Ela não ligou e prosseguiu subindo a escada. Quando eu já estava quase chegando ao fim, ela me chamou e disse:
- Por acaso o senhor viu algo se mexendo no quarto?
- Eu vi algo se mexendo. Parecia uma pessoa. – afirmei com certeza.
- Não se preocupe senhor, era apenas um cliente.
Aquela resposta revirou minha cabeça e me deixou revoltado. Afinal, como alguém teve a coragem de pedir para escrever um conto num quarto furtivo para encontros amorosos?

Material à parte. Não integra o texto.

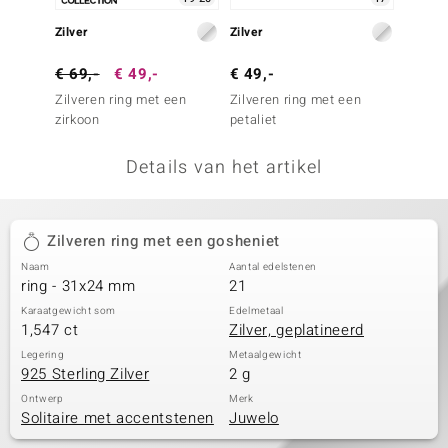
remonti
Zilver
Zilver
Zilver
remonti
€ 69,-
€ 49,-
€ 49,-
€ 39,
Zilveren ring met een
Zilveren ring met een
Zilver
uwelo
zirkoon
petaliet
witte 
 Gems
Details van het artikel
NO Collection
va
Zilveren ring met een gosheniet
Naam
Aantal edelstenen
ring - 31x24 mm
21
Karaatgewicht som
Edelmetaal
1,547 ct
Zilver, geplatineerd
Legering
Metaalgewicht
925 Sterling Zilver
2 g
Minerale
Ontwerp
Merk
Solitaire met accentstenen
Juwelo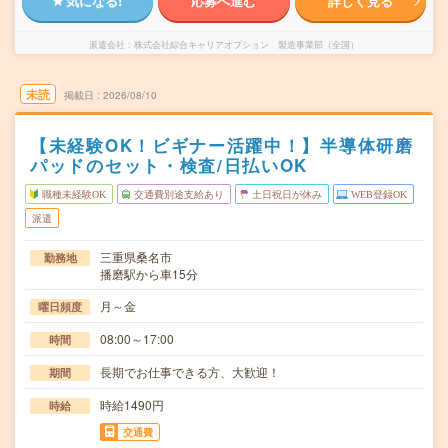
気になる!
応募へ進む
詳しく見る
派遣会社
株式会社綜合キャリアオプション 製造事業部（全国）
未読
掲載日
2026/08/10
【未経験OK！ビギナー活躍中！】半導体研磨
パッドのセット・検査/日払いOK
職種未経験OK
交通費別途支給あり
土日祝日が休み
WEB登録OK
派遣
三重県桑名市
勤務地
播磨駅から車15分
月～金
曜日頻度
08:00～17:00
時間
長期でお仕事できる方、大歓迎！
期間
時給1490円
時給
交通費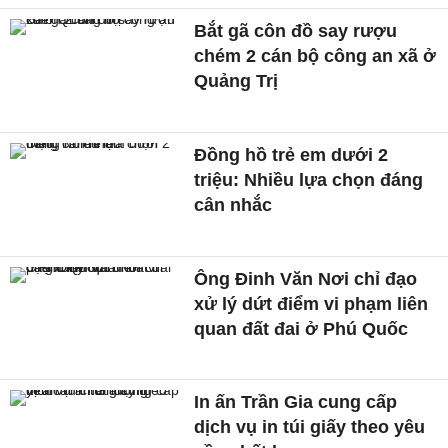
Bắt gã côn đồ say rượu
chém 2 cán bộ công an xã ở
Quảng Trị
Đồng hồ trẻ em dưới 2
triệu: Nhiều lựa chọn đáng
cân nhắc
Ông Đinh Văn Nơi chỉ đạo
xử lý dứt điểm vi phạm liên
quan đất đai ở Phú Quốc
In ấn Trần Gia cung cấp
dịch vụ in túi giấy theo yêu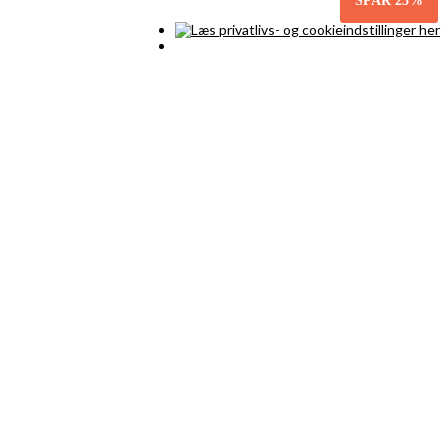
SPAR
25%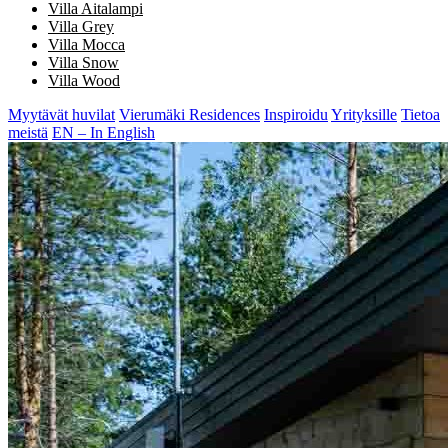
Villa Aitalampi
Villa Grey
Villa Mocca
Villa Snow
Villa Wood
Myytävät huvilat
Vierumäki Residences
Inspiroidu
Yrityksille
Tietoa
meistä
EN – In English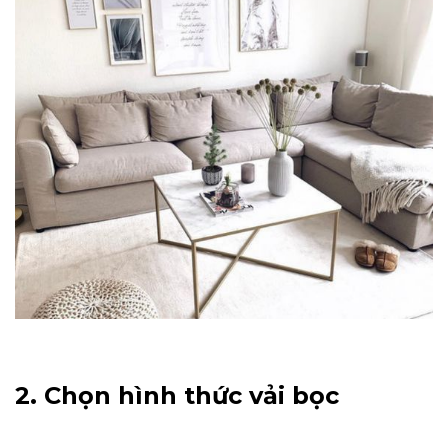
2. Chọn hình thức vải bọc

Mais tarde soubera por amigos que outros também foram convidados a escrever na mesma situação. E que o corpo estendido no chão ao lado da cama, era o de um escritor que ali permaneceu o tempo todo para observar a reação de cada um.
Após alguns meses a mídia literária noticiou o lançamento de um livro de contos e crônicas que fez muito sucesso na época. Folheando as páginas do mesmo, observei que meu nome estava inserido na condição de coautor. Confesso que fiquei um pouco aborrecido por ter sido usado naquele experimento, que para mim era inédito, mas hoje me orgulho em dizer que mesmo sem saber, acabei participando de um grande livro de contos e crônicas chamado Um conto em 30 minutos.